Il carcere capitolino di Rebibbia ha dimostrato, con l'ultima evasione dei tre detenuti albanesi tuttora ricercati, che l'istituto penitenziario presenta delle grosse falle e carenze nella sorveglianza dei detenuti. E purtroppo non è neanche una novità. Sta ancora infuriando la polemica per il personale che non c'è oppure per come ci siano, in alcuni settori, solo nove agenti penitenziari per trecento detenuti. In trent'anni, poi, si sono verificate molte evasioni da rebibbia, alcune addirittura spettacolari e imbarazzanti per le autorità carcerarie.

Le evasioni

23 novembre 1986: da Rebibbia evadono due detenuti di un certo spessore, l'estremista nero Gianluigi Esposito e il criminale franco-tunisino Andrè Bellaiche. La fuga è rimasta negli annali per le eccezionali modalità con cui fu compiuta: i complici dei criminali sequestrarono un elicottero della Croce Rossa dall'ospedale San Camillo costringendo il pilota ad atterrare sul campetto da calcio del penitenziario; Esposito e Bellaiche fuggirono aggrappandosi ai pattini del velivolo, che li portò subito via senza incontrare resistenza. Fuggiti in Francia, furono comunque riacciuffati poche settimane dopo.

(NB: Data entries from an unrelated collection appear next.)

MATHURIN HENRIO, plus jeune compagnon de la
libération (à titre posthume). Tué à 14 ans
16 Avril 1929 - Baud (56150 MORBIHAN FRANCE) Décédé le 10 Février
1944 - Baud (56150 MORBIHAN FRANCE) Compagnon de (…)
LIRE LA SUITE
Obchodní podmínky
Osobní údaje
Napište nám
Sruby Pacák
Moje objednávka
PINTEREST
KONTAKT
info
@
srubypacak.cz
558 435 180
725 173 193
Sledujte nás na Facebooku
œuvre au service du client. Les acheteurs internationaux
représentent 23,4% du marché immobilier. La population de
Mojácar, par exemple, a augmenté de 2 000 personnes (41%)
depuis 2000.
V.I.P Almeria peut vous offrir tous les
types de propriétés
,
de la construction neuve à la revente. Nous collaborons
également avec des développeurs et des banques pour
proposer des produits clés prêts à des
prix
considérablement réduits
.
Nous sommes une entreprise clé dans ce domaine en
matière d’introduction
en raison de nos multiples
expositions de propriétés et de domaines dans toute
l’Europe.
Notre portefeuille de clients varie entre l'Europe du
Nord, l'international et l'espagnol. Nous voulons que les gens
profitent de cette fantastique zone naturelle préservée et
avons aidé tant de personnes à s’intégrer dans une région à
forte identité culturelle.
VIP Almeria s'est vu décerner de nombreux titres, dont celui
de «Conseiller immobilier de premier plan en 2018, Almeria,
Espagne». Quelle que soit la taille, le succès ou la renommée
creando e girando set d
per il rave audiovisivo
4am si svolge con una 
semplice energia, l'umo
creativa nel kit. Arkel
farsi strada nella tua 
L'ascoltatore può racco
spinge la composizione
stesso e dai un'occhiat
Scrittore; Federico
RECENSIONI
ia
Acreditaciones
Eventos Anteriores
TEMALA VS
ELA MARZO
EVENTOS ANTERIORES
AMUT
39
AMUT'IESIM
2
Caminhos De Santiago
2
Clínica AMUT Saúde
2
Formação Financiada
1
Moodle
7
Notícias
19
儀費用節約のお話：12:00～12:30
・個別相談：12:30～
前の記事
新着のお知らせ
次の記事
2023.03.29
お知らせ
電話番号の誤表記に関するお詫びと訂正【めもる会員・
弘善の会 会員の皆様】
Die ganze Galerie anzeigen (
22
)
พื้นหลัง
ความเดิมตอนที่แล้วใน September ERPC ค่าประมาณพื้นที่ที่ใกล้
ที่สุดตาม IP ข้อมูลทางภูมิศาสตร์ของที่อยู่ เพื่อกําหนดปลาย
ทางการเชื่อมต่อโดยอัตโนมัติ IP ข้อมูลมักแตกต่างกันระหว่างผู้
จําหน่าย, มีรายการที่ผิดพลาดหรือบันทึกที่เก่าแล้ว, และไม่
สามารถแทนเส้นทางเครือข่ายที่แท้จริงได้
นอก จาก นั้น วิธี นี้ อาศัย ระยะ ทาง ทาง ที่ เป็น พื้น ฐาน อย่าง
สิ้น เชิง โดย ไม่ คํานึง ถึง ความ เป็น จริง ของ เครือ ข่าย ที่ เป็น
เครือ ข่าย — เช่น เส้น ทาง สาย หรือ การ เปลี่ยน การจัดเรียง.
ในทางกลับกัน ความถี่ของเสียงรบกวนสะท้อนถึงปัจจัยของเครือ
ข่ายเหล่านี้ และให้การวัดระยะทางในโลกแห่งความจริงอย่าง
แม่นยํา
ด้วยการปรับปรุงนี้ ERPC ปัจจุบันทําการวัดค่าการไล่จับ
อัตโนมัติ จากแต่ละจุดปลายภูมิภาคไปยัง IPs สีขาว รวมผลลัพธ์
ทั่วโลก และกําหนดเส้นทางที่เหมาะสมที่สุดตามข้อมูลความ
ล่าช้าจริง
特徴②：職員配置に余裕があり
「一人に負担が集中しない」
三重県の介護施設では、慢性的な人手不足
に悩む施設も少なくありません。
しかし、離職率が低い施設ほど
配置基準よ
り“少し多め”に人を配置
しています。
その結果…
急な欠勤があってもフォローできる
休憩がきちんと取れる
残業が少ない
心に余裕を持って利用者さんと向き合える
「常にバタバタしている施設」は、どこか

Febbraio 1987: dal penitenziario riesce ad evadere il romano Giuseppe Mastini, detto "Johnny lo Zingaro", di origini sinti e dal copioso curriculum criminale; secondo alcuni sarebbe stato implicato anche nell'omicidio di Pier Paolo Pasolini.

Fu poi arrestato a fine marzo dello stesso anno dopo un rocambolesco inseguimento per mezza Roma condito da sparatorie, omicidi e sequestri.

1996: evade il terrorista palestinese Majed Al Molqui, condannato per il sequestro della nave da crociera "Achille Lauro", avvenuti nel 1985. L'uomo sarà riacciuffato in Spagna, ma la sua evasione dimostrò come Rebibbia fosse estremamente esposto alle fughe, essendo un carcere troppo grande.

12 febbraio 2014: evadono i trafficanti di droga Giampiero Cattini e Sergio Di Paolo; i due evadono come i tre albanesi di un giorno fa, segando le sbarre della cella e usando delle lenzuola per calarsi dal muro di cinta. Dulcis in fundo, lasciano anche un biglietto di scuse per la direttrice. Anche loro furono ripresi qualche tempo dopo.

Insomma, come già denunciato dai sindacati, bisogna davvero fare qualcosa per migliorare le amministrazioni penitenziarie, soprattutto quelle che gestiscono i "supercarceri" delle grandi città, che spesso si trovano ad accogliere individui pericolosi e dalla caratura criminale ampia.